Last week, BLOOM attended the British Columbia Wine & Grape Council’s 16th Annual Enology & Viticulture Conference. I was invited to participate on a panel discussing wastewater management at wineries and Kevin Jones (President and CEO of BLOOM) made a presentation on Water Management in Wineries, specifically on why wineries should care about water.
This was a great opportunity for BLOOM to speak with BC winemakers about the challenges they are facing and discuss how the work we’ve been doing in Ontario might be relevant to their situation.
As far as the differences go, the very obvious one is that the Okanagan Valley is much drier than the wine regions in Ontario. On average, they get less than 30 cm of precipitation a year. For comparison, Niagara-on-the-Lake tends to get more rainfall than that just between May and August. Some wineries, even those connected to municipal water supplies, face water restrictions during dry periods. This is compounded by additional water demand during the summer for vine irrigation.
Like Ontario, BC wineries are also struggling to find practical and affordable long-term solutions for wastewater management. My co-panelists David Paterson (Tantalus Vineyards) and Dena Gregoire (Constellation) shared their experience of being thrust into the role of wastewater system operators. It’s not an easy adjustment and it highlights the need to build a body of knowledge that gathers and shares this information.

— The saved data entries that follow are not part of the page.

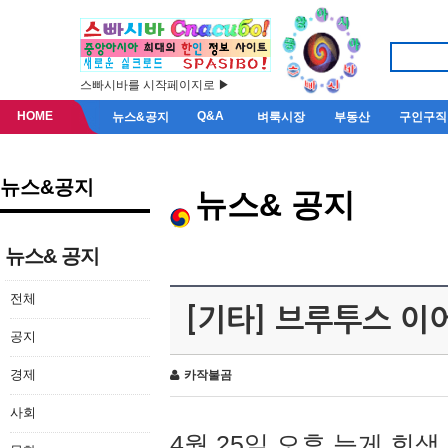
스빠시바를 시작페이지로 ▶
HOME
Q&A
뉴스&공지
벼룩시장
부동산
구인구직
뉴스&공지
뉴스& 공지
뉴스& 공지
전체
[기타] 브루투스 이
공지
경제
카작불곰
사회
4월 25일 오후 늦게 회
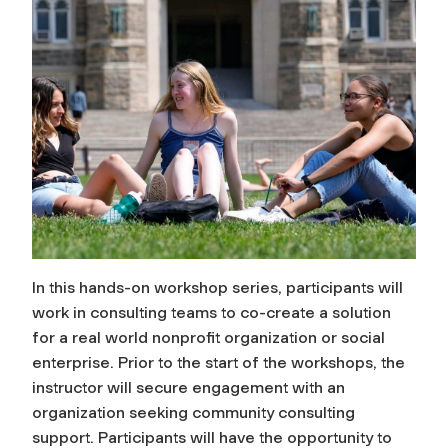
In this hands-on workshop series, participants will
work in consulting teams to co-create a solution
for a real world nonprofit organization or social
enterprise. Prior to the start of the workshops, the
instructor will secure engagement with an
organization seeking community consulting
support. Participants will have the opportunity to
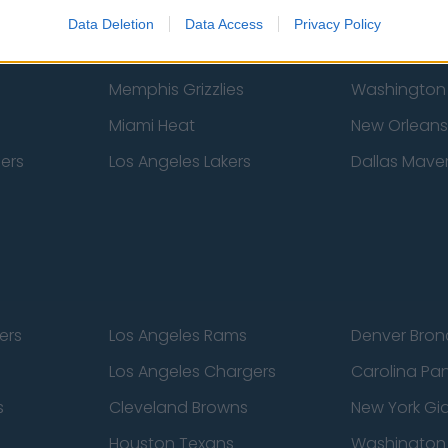
New York Knicks
Milwaukee B
Data Deletion
Data Access
Privacy Policy
zers
Phoenix Suns
San Antonio
Memphis Grizzlies
Washington
Miami Heat
New Orleans
pers
Los Angeles Lakers
Dallas Maver
ers
Los Angeles Rams
Denver Bron
Los Angeles Chargers
Carolina Pa
s
Cleveland Browns
New York Gi
Houston Texans
Washingto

We had some great questions from the audience and a lot of interest in how to develop a plan around managing wastewater (hint: to start, measure where and how you use water and where things enter the wastewater stream) and how to reuse wastewater (hint: look for opportunities to reuse water within processes instead of at the end of the pipe). If you’re interested in more tips I suggest checking out our module on Reducing Water Consumption and Wastewater Strength.
This discussion panel was a good lead-in to Kevin’s presentation on day two of the conference. His talk provided an overview of the strategic importance of water management to wineries and how www.waterandwine.ca is helping wineries unlock that value.

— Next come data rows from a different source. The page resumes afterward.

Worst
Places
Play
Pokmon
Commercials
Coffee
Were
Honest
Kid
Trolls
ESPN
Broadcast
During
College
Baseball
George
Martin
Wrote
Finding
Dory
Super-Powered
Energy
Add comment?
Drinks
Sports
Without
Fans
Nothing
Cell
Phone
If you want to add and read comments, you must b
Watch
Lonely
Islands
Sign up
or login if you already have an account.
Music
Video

Kellie Garcia also provided some excellent insight during her sessions with an overview of the BC Sustainable Winegrowing Program and their progress towards a certification program for sustainable wine. It was very interesting to hear of the success and challenges they are facing moving forward. Given the similarities between our two regions there is an opportunity to work closely with BC wineries to help them improve their water management practices.